Required action: Please reproduce, exactly and in full, the lines running from the one that contains "Abogados Argentinos" to the end of the entries.

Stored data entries

>>>>>

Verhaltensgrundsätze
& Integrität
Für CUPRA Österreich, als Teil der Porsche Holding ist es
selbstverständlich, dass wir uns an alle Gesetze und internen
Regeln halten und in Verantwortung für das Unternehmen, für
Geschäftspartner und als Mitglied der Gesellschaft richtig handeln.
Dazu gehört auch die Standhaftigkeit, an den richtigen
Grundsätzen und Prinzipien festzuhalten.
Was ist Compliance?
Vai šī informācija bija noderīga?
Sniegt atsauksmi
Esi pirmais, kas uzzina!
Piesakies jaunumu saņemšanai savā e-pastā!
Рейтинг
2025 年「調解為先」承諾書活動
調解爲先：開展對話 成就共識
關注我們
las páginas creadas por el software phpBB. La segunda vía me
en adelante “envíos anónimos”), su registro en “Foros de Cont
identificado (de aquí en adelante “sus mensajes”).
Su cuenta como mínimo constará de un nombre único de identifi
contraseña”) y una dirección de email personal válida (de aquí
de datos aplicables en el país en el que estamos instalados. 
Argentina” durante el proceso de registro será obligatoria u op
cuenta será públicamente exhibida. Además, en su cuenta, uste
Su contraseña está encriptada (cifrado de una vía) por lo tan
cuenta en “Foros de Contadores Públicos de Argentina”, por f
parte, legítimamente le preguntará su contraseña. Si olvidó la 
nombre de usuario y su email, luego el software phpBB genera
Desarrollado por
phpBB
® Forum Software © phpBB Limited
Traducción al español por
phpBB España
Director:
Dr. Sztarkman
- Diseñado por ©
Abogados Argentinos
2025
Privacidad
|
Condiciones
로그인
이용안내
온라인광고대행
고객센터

<<<<<

Result:
Abogados Argentinos
2025
Privacidad
|
Condiciones
로그인
이용안내
온라인광고대행
고객센터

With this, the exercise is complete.